Researching Market Size

Though obviously growing in popularity as a sport (as informally measured by the number of magazines, forums, websites, groups, etc. dedicated to the sport), it has been unusually difficult to find thorough market data around kite surfing. The following illustrate some of the methods by which I am attempted to gather research for market sizing purposes.

 

Use research studies to validate basic assumptions: one of the more thorough research reports I was able to find was a November 2006 survey conducted by University Trier of over 850 kite surfers. The first part of the report can be found here. While this report is dated, it still provides some valuable demographic information, such as the fact that 60% of kite surfers have a college degree. This can be used for customer segmentation.

 

Use older numbers, extrapolate based on market expectations: 

  • SBC Kiteboard Study (leading kite surfing magazine): In 2006, over 210,00 kite surfers, over 114,500 kites sold that year
  • Study update: In 2008, “Industry leaders place the participation rate growth between 35% and 50% and sales growth at well over 10%”

 

Consider kite surfing as a subset of extreme sports: kite surfing is sometimes lumped in with other “extreme sports” and finding data about this broader category could be helpful since our customers are frequently involved in other activities. The following chart is from a study by University Trier in 2006 on kite surfing; the graph shows other sports that kite surfing enthusiasts participate in. Part of our value proposition is to make the sport more accessible to the causal athlete. One of the biggest hurdles for taking up kite surfing is the high start up cost. Kites can cost upwards of $1500 each and its a sport by which most need to take lessons in order to learn. By making the sport more affordable through producing a lower-cost, higher value kite, we hope to capture more of the extreme sport market.

 

Use a proxy like wind surfing: Kite surfing can be a compliment to other sports, it does not have to compete for the same customer.
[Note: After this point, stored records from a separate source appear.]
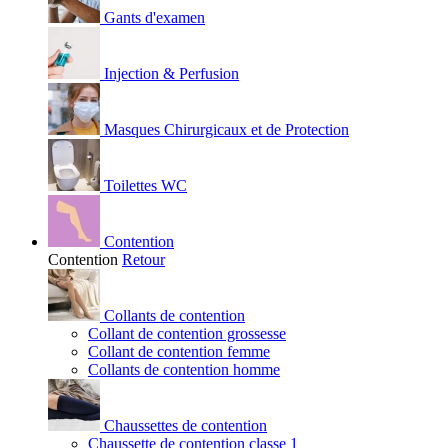
Gants d'examen
Injection & Perfusion
Masques Chirurgicaux et de Protection
Toilettes WC
Contention
Contention
Retour
Collants de contention
Collant de contention grossesse
Collant de contention femme
Collants de contention homme
Chaussettes de contention
Chaussette de contention classe 1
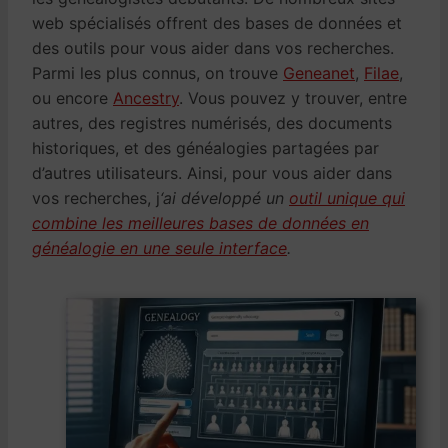
web spécialisés offrent des bases de données et
des outils pour vous aider dans vos recherches.
Parmi les plus connus, on trouve
Geneanet
,
Filae
,
ou encore
Ancestry
. Vous pouvez y trouver, entre
autres, des registres numérisés, des documents
historiques, et des généalogies partagées par
d’autres utilisateurs. Ainsi, pour vous aider dans
vos recherches, j
‘ai développé un
outil unique qui
combine les meilleures bases de données en
généalogie en une seule interface
.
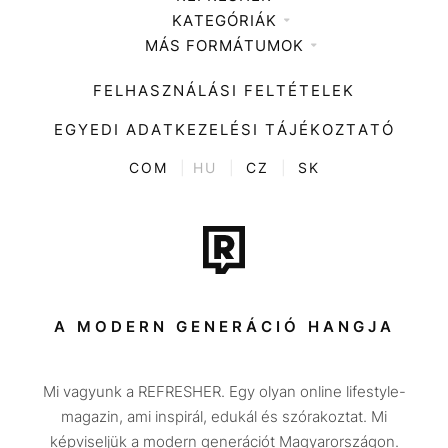
KATEGÓRIÁK
Médiaajánlat
MÁS FORMÁTUMOK
Zene
Impresszum
Kiemelt tartalmak
Divat
FELHASZNÁLÁSI FELTÉTELEK
Videó
Kultúra
EGYEDI ADATKEZELÉSI TÁJÉKOZTATÓ
Kvíz
ENTR
COM
|
HU
|
CZ
|
SK
Film + sorozat
Tech-Tudomány
Sport
Társadalom
A MODERN GENERÁCIÓ HANGJA
Közélet
Mi vagyunk a REFRESHER. Egy olyan online lifestyle-
Utazás
magazin, ami inspirál, edukál és szórakoztat. Mi
Életmód
képviseljük a modern generációt Magyarországon.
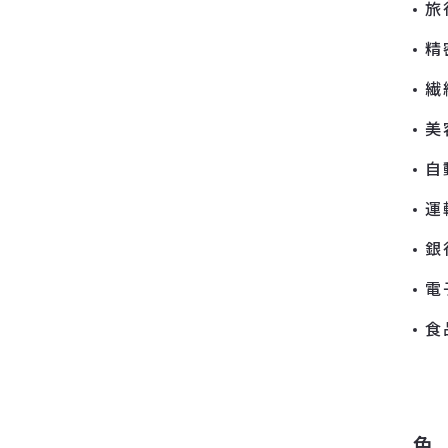
旅
精
繊
美
自
運
銀
電
食
色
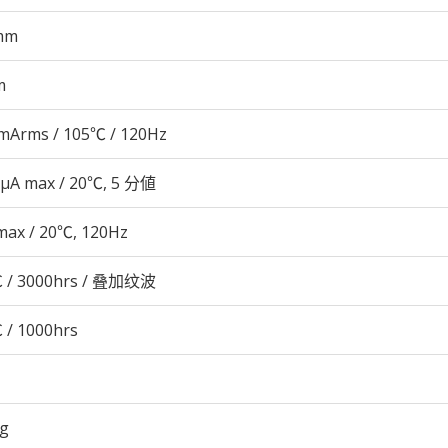
mm
m
mArms / 105℃ / 120Hz
 μA max / 20℃, 5 分値
max / 20℃, 120Hz
 / 3000hrs / 叠加纹波
 / 1000hrs
3g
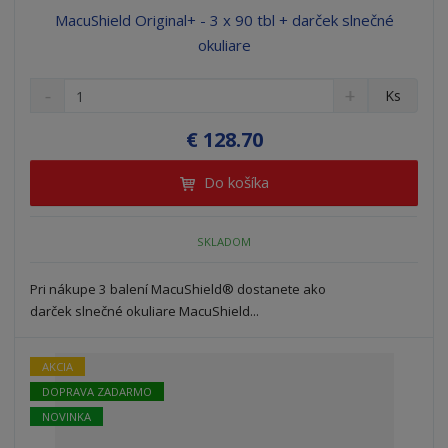
MacuShield Original+ - 3 x 90 tbl + darček slnečné
okuliare
S
N
Z
Ks
n
a
m
í
v
e
€ 128.70
ž
ý
n
i
š
i
Do košíka
t
i
ť
m
ť
p
n
m
o
SKLADOM
o
n
ž
o
č
s
ž
e
Pri nákupe 3 balení MacuShield® dostanete ako
t
s
t
darček slnečné okuliare MacuShield...
v
t
o
v
o
AKCIA
DOPRAVA ZADARMO
NOVINKA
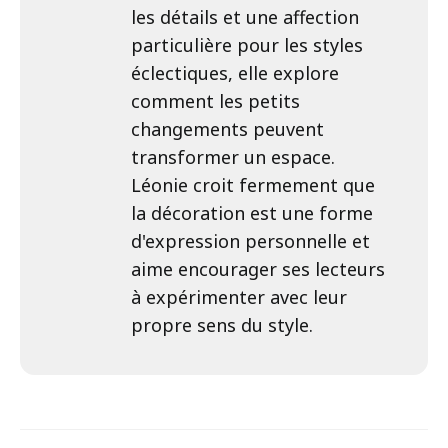
les détails et une affection
particulière pour les styles
éclectiques, elle explore
comment les petits
changements peuvent
transformer un espace.
Léonie croit fermement que
la décoration est une forme
d'expression personnelle et
aime encourager ses lecteurs
à expérimenter avec leur
propre sens du style.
For example, wind surfing requires winds of 15 knots or more, otherwise you’re technically “wind suffering”. On the other hand, kite surfing can be done in winds as low as 10-15 knots, sometimes less. Wind surfers have an easier time than most customers in learning how to kite surf due to the similar nature of the two sports. The wind surfing market could be a great proxy for the market we hope to address. In another vein, we can look at a sport like skiing and consider the growth of that industry. It started as an expensive sport but gradually the price point of equipment decreased as popularity grew…or perhaps it was the other way around. I’ll look into this idea more!